Been out to the core prop much?


----------



## boneboy96 (Oct 13, 2010)

I've got some mighty fine burning pallets Al!   I can bring ya some wood!


----------



## Bill Mc (Oct 13, 2010)

Wednesdays are good for me. but I'll have to check the schedule prepared by the "Social Director"


----------



## GAbuckhunter88 (Oct 14, 2010)

The AmBASSaDEER said:


> We can wait fer you,, since you set it up and all....
> 
> Been out to the core prop much?



Havent been in two weeks. Just got back from chicago and getting ready for alabama next week. Hunting sunday and monday for sure. May go out tomorrow morning or should I say this morning in a few hours....


----------



## The AmBASSaDEER (Oct 18, 2010)




----------



## Redneck Maguiver (Oct 18, 2010)

So is this gonna happen or what?????????????


----------



## GAbuckhunter88 (Oct 18, 2010)

How about Wednesday October 27th? 7:30 at the rib ranch???


----------



## BuckyD (Oct 19, 2010)

*Marietta Gathering*

I would love to join in if that's OK.. Please give me a heads up...


----------



## threeleggedpigmy (Oct 19, 2010)

BuckyD said:


> I would love to join in if that's OK.. Please give me a heads up...

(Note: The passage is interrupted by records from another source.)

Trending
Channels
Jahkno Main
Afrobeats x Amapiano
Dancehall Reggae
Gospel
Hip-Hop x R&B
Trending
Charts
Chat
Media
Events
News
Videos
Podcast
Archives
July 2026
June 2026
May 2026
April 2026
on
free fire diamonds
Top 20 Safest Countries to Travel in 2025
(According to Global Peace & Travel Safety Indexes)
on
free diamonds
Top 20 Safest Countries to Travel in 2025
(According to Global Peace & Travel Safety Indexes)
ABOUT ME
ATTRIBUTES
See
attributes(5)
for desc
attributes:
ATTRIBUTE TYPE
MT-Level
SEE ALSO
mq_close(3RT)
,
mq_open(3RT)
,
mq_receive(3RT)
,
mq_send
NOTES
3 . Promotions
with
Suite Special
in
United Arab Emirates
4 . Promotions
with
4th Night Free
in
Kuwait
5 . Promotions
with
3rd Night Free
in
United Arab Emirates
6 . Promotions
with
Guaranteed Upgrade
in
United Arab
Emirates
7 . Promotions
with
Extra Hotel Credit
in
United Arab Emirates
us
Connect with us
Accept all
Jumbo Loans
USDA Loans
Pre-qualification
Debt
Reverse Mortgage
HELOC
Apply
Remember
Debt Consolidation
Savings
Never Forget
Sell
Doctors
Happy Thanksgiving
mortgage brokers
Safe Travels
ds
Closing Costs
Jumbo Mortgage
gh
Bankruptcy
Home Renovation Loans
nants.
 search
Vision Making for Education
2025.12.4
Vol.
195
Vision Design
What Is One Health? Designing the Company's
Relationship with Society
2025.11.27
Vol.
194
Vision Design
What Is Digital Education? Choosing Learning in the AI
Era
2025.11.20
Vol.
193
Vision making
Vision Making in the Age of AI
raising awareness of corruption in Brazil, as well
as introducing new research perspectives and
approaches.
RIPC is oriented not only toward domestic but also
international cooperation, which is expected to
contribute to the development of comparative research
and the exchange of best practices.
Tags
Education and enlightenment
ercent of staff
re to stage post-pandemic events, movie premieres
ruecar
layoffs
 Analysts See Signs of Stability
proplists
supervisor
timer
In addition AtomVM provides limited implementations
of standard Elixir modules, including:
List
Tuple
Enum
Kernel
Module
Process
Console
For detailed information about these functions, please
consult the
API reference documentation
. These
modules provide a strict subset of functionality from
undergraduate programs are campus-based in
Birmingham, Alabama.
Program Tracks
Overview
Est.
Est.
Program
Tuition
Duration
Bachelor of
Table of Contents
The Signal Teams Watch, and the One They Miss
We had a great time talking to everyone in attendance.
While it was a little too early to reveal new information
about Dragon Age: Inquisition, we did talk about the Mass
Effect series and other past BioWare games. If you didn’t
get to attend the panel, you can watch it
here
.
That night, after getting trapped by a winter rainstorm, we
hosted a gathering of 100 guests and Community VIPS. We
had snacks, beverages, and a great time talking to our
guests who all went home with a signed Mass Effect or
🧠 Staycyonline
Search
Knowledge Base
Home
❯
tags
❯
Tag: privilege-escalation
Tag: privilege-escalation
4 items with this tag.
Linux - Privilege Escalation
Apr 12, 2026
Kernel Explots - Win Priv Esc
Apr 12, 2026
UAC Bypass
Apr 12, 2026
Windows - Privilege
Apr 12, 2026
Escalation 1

More than welcome to join us Knuckledraggers

It looks like next Wednesday it is.


----------



## The AmBASSaDEER (Oct 19, 2010)

GAbuckhunter88 said:


> How about Wednesday October 27th? 7:30 at the rib ranch???



10-fo


----------



## boonhogganbeck (Oct 19, 2010)

I'm gonna try to make it.


----------



## Redneck Maguiver (Oct 19, 2010)

Good deal. I am in for next wed. The 27th.


----------



## jsullivan03 (Oct 19, 2010)

i should be there


----------



## OutFishHim (Oct 19, 2010)

jsullivan03 said:


> i should be there



Bring your girlfriend....





I'll be there if I don't have to work...


----------



## NOYDB (Oct 19, 2010)

I'm hungry.


----------



## Redneck Maguiver (Oct 19, 2010)

NOYDB said:


> I'm hungry.



You,re always hungry.


----------



## NOYDB (Oct 19, 2010)

Redneck Maguiver said:


> You,re always hungry.



True. 

But it's the company that lures me from my cave.


----------



## boneboy96 (Oct 20, 2010)

Someone wanna refresh my memory on where the wibbie ranch is?


----------



## OutFishHim (Oct 20, 2010)

boneboy96 said:


> Someone wanna refresh my memory on where the wibbie ranch is?



Marietta on Hwy 5.  http://www.theribranch.com/index.html






Looks like I get off of work at 4 that day!


----------



## threeleggedpigmy (Oct 20, 2010)

OutFishHim said:


> Marietta on Hwy 5.  http://www.theribranch.com/index.html
> 
> 
> 
> ...



Quick, change the date.


----------



## OutFishHim (Oct 20, 2010)

threeleggedpigmy said:


> Quick, change the date.


----------



## germag (Oct 20, 2010)

I'll see ya'll there...I haven't made one of these shindigs in a while....


----------



## Ta-ton-ka chips (Oct 20, 2010)

Redneck Maguiver said:


> Good deal. I am in for next wed. The 27th.



I'm leaving for the Horse Creek hunt


Ya'll have fun!


----------



## Wiskey_33 (Oct 21, 2010)

I'll be outta town. Busy as usual. Durn.


----------



## Redneck Maguiver (Oct 24, 2010)

Hey Harry,  3 more days,  You still Hungry..??


----------



## NOYDB (Oct 25, 2010)

Yup!

Hope we get a crowd.


----------



## The AmBASSaDEER (Oct 25, 2010)




----------



## GAbuckhunter88 (Oct 25, 2010)

Alright lets get a head count. Who all is coming?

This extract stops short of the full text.